Chemoprotection of Flexor Tendon Repairs Using Botulinum Toxin    

SLR - January 2010 - Katherine E. Chou

Reference: 
De Aguiar, G., Chait, L.A., Schultz, D., Bleloch, S., Theron, A., Snijman, C.N., Ching, V. (2009). Chemoprotection of Flexor Tendon Repairs Using Botulinum Toxin.  Plastic and Reconstructive Surgery, 124(1), 201-209.    

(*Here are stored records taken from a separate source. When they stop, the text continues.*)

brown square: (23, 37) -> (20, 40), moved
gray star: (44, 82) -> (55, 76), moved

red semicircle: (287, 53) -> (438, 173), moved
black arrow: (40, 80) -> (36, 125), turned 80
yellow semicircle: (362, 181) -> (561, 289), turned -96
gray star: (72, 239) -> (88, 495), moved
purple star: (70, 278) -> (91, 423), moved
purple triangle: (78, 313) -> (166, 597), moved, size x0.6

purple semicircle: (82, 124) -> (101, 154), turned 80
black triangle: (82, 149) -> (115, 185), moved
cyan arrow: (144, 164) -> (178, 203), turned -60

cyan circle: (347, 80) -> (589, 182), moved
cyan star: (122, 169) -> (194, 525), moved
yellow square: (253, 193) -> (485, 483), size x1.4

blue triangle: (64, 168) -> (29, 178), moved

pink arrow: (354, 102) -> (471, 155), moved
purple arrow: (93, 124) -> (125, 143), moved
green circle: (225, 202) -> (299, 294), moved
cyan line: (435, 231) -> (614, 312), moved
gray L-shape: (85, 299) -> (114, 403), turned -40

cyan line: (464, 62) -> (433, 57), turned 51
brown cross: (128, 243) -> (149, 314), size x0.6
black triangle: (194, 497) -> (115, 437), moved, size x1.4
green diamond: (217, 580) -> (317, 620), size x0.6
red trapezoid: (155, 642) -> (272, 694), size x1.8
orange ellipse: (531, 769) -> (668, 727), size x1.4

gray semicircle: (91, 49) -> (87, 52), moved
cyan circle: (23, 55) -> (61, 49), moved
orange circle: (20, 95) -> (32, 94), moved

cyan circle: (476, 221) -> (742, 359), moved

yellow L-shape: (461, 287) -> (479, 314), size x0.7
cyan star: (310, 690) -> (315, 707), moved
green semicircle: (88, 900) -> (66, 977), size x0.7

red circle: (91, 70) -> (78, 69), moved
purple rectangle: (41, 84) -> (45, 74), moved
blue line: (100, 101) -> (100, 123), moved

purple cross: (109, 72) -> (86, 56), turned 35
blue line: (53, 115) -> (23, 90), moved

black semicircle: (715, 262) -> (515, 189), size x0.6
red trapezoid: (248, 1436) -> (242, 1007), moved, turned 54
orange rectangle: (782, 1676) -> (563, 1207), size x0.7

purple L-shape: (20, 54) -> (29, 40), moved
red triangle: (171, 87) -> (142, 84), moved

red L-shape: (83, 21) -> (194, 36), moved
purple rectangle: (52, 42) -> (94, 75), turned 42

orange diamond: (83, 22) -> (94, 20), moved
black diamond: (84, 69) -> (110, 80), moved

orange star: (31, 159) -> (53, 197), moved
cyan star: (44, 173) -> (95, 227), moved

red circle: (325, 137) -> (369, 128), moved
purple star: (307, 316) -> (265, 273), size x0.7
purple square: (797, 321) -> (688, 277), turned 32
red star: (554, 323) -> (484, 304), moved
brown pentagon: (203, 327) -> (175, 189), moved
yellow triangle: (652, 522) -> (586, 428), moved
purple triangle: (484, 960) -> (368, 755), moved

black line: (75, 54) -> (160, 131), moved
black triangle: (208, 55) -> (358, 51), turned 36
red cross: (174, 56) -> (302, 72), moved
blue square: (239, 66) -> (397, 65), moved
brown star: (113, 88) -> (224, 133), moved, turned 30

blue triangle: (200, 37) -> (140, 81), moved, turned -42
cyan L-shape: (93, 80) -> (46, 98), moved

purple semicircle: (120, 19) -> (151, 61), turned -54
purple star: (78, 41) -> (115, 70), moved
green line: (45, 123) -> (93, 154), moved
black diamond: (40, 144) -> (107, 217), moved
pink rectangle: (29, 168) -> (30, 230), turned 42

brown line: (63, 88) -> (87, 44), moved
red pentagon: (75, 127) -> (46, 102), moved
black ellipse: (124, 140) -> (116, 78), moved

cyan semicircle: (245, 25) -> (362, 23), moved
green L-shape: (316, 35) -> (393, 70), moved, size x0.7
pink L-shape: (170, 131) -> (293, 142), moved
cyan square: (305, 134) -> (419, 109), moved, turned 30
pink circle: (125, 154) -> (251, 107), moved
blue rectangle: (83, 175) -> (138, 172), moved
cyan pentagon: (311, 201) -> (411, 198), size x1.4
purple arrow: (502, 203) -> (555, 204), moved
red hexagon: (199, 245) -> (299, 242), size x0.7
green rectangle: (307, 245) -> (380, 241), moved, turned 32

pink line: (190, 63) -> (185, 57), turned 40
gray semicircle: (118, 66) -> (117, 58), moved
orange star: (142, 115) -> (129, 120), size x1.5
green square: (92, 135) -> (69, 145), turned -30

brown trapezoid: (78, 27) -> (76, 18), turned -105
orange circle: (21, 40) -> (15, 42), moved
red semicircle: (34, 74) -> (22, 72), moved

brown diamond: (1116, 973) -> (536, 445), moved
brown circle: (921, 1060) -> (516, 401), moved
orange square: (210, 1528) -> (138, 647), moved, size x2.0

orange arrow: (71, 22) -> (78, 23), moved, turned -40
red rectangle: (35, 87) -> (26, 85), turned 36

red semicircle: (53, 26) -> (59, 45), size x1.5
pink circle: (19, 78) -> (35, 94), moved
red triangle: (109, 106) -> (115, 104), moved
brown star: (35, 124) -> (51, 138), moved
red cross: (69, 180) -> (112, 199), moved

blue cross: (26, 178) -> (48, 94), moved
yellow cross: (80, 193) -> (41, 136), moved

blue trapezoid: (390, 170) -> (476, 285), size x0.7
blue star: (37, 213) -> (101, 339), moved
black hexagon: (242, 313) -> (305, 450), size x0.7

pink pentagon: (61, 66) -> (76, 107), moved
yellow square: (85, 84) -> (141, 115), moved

Scientific Literature Reviews

Reviewed by:  Katherine E. Chou, DPM
Residency Program: Kaiser North Bay Consortium, Vallejo


Podiatric Relevance:
Podiatric surgeons commonly repair ruptured tendons and electively transfer tendons in the lower extremity.  One major postoperative drawback is the necessary immobilization used to protect the repair or transfer.  Prolonged immobilization can cause joint stiffness and tendon adhesion that can be difficult to overcome, even with physical therapy.  The selective use of botulinum toxin could potentially reduce or eliminate these sequelae and improve the functional outcome of tendon repairs and transfers.

Methods:
A three year prospective study of acute flexor tendon injuries in the hand was compared retrospectively to a matched cohort.  The matched cohort of 53 patients (104 injuries), Group B, had the same surgeon, surgical technique, rehabilitation protocols, and therapists.  The prospective group of 18 patients (34 injuries), Group A, all had modified Kessler tendon repair with stainless steel wire markers placed intra-tendinously on either side of the coaptation site which were measured for later comparison during mobilization and follow-up studies.  They all had intramuscular botulinum injections under electromyographic control into the corresponding proximal flexor muscle belly within 48 hours after surgery. A standardized, closely controlled rehabilitation period was followed for all patients, based on the physiology of the botulinum toxin and the known pattern of healing.  Range of motion was assessed for the prospective group at 2,4,6 and 12 weeks and at 6, 12 and 18 months.  Both groups were assessed at 18 months post operatively according to the criteria of the Committee on Tendon Injuries as either excellent, good, fair or poor.

Results: 
The use of botulinum toxin to allow early range of motion resulted in statistically significant improved outcomes in regards to range of motion for all results: excellent, good, fair and poor.  There was a statistically significant association at the 5% level between groups A and B in the excellent-good and fair-poor range of motion categories.  When stratified into separate groups, 94% compared to 84% of patients had excellent results and were statistically significant at the 5% confidence level.  6% of patients had good results in both groups and were statistically significant at the 10% confidence level. Zero compared to 8% of patients had fair results and were statistically significant at the 1% confidence level.  Zero compared to 6% of patients had poor results and were statistically significant at the 1% confidence level.

Conclusions:
Botulinum toxin results in a temporary dose-dependent paralysis of skeletal muscle by acting on the neuromuscular junction.  These effects can last for 12-16 weeks, but the motor end plates recover completely and normal neurotransmission resumes.  The use of botulinum chemoprotection of primary flexor tendons in the hand offers the advantages of protected early active mobilization with reduced risk of gap formation or rupture.  Although this technique may have more limited use in foot and ankle surgery compared to hand surgery, the use of botulinum chemoprotection may improve overall outcomes in foot and ankle surgery.